You Don’t Know What You Don’t Know
Published on January 28th, 2016
In my 20s as a teacher, each summer I pedaled to distant countries to discover people, cultures and landscapes. I rode my bicycle in many countries to see incredible landscapes, rivers and cities. During those years, I remained naïve, innocent and totally out of touch with the challenges facing the human race.
Yes, I witnessed poverty in Mexico. I saw overcrowding in Europe. I pedaled my bicycle into Chicago for a taste of gridlock traffic and air pollution.
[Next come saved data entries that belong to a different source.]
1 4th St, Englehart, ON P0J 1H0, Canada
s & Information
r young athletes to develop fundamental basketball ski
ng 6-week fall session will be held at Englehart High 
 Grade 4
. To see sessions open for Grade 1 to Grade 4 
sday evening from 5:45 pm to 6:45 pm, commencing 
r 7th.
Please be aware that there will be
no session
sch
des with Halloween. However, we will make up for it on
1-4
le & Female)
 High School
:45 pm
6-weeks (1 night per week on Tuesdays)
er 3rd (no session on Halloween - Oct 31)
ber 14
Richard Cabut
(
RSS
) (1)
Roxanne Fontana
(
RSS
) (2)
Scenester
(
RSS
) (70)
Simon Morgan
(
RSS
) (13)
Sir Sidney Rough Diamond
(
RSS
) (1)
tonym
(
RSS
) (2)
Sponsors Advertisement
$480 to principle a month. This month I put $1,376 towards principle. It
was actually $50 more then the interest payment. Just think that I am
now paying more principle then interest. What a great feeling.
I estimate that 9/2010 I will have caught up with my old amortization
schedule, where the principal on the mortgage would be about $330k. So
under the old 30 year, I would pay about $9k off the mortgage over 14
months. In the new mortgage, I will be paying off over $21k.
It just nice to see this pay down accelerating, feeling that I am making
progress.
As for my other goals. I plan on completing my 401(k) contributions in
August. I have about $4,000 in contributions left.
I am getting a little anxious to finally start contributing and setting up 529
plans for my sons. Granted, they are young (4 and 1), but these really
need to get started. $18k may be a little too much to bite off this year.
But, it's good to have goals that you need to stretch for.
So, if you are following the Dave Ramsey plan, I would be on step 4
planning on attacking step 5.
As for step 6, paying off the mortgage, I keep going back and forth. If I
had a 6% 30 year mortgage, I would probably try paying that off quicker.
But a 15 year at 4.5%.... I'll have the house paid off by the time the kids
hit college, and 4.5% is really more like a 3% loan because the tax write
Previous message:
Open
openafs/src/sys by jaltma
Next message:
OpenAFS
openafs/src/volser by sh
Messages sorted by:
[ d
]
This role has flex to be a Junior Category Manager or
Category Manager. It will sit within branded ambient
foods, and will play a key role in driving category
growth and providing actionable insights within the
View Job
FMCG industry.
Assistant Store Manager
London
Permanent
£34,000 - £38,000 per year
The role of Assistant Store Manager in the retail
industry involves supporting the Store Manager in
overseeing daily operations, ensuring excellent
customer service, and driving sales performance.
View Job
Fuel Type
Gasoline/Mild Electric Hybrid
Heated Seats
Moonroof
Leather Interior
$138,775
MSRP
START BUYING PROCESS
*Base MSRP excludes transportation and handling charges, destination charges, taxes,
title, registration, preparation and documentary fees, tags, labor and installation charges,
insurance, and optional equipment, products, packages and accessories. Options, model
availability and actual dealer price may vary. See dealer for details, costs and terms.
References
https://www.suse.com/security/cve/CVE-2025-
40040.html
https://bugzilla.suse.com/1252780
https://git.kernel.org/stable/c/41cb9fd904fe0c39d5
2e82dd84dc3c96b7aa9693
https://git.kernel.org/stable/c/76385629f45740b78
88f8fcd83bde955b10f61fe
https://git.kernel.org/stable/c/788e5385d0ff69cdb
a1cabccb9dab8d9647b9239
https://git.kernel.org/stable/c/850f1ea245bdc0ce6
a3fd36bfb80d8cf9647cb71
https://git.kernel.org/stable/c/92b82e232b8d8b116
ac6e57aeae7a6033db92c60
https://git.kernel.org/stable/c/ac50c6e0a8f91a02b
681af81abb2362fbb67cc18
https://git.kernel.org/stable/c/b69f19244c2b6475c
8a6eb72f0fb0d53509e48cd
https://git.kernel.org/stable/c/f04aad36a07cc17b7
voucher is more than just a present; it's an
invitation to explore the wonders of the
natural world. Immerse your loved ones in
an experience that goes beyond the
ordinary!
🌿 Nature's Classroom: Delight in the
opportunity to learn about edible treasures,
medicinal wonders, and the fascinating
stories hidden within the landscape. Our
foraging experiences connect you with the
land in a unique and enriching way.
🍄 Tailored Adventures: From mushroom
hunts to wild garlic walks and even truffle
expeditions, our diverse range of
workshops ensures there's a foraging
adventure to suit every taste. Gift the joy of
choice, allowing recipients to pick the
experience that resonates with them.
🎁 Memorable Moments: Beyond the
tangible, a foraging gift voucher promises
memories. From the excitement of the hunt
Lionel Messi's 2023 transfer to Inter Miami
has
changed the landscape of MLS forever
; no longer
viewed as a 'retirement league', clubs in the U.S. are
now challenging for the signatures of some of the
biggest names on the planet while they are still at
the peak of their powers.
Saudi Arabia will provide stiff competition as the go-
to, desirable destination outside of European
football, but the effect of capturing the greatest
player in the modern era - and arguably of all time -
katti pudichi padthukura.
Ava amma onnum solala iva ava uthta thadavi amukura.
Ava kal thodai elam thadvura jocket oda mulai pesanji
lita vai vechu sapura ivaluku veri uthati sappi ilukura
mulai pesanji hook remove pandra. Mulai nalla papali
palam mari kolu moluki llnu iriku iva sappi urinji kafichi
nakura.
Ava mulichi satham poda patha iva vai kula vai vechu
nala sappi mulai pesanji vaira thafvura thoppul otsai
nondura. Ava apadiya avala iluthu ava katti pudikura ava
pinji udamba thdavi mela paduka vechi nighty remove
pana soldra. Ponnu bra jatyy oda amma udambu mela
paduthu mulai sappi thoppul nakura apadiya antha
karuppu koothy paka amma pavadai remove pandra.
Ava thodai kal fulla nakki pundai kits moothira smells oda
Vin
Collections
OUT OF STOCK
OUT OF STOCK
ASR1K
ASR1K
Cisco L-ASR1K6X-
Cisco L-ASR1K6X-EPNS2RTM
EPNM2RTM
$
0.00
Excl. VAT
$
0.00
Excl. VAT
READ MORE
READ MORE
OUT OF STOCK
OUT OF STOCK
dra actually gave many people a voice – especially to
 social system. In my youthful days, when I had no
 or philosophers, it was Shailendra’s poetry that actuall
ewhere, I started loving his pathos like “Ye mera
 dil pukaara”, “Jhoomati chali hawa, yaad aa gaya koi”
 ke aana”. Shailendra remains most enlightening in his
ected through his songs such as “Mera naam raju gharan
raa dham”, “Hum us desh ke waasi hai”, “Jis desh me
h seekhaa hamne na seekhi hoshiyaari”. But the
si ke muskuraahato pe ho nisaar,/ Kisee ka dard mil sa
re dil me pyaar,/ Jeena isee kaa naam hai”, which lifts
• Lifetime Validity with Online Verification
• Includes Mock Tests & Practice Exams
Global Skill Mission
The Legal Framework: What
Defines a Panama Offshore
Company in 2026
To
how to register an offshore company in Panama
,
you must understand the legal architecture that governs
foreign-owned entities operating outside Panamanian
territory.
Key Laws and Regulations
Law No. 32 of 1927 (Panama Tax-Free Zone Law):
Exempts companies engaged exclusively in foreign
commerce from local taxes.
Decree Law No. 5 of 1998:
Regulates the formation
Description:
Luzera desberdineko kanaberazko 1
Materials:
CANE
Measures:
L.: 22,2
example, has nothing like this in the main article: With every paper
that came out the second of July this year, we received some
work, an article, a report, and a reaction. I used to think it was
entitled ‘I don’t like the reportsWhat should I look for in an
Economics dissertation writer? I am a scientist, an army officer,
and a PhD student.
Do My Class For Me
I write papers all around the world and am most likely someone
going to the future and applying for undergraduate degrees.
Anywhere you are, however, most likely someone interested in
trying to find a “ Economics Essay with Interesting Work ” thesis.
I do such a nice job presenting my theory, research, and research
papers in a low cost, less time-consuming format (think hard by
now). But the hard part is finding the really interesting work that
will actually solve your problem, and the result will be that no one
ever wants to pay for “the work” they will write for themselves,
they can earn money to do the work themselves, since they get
In my 30s, I crossed the Nullarbor Plains, also known as the Outback of Australia. Hot, dry, flat and sandy! Kangaroos, wombats and emus greeted me during my bicycle travels. South America stunned me with its beauty.
Through it all, I remained a kid on a bike. I never put two and two together. But as I traveled through more poverty-stricken countries, it dawned on me that they couldn’t educate their children because they lacked schools, books and resources.
Like most people, I didn’t know what I didn’t know. Even the people locked into poverty didn’t know what they didn’t know. They didn’t understand how they were born into poverty, and they didn’t know how to get out of poverty. They simply lived it and became it. Poverty consumes millions of people daily with no way out.
It wasn’t until I reached Asia that a complete paradigm shift overwhelmed me. From Hong Kong’s congested seaport with millions of people packed into tiny shoebox-apartments rising up everywhere, I witnessed people crammed and crushed into dwindling space. But as I pedaled my way north toward Beijing, the sheer numbers of people stacked up on each other caused a mental shift.
In that fall of 1984, after reaching the Great Wall of China, I grabbed a junket cruise on the 3,915-mile long Yangtze River. What I saw shocked me into a whole new understanding of human overpopulation. The Chinese threw every kind of waste into the river. Trillions of gallons of sewage swept downstream. Every kind of household and industrial chemical poisoned the waters. The river couldn’t be used for human, animal or industrial purposes. Plastic trash of every kind floated or dragged along the river.
Millions upon millions of Chinese do not enjoy running water and toilets. Millions defecate and urinate onto the land and into the water systems. They drink contaminated water and breathe polluted air.
When I took my walk on the Wall of China, I stood on one of the parapets gazing north across gorgeous mountains. I muttered to myself, “Man, humanity is in big trouble.”
At the time, a cyclist, Woogi Shin, from Korea walked up to me, speaking perfect English. We chatted, took a few pictures and then rode south together. He said, “I don’t know about you, but this is such a mess that there is no way to solve it…I mean, how do you stop the water pollution and the air pollution with so many people? It’s like a ‘thing’ that you can’t tame and you cannot correct.”
“You know, Woogi,” I said, “I never understood any of the talk about population back in the states. I read Paul Ehrlich’s book, ‘The Population Bomb,’ but it didn’t dawn on me until China.”
“What are you going to do?” asked Woogi.
“Write and speak to all Americans in order to help people stop what’s coming to our country,” I said. “Americans don’t know what they don’t know.”
“You need to educate them,” Woogi said.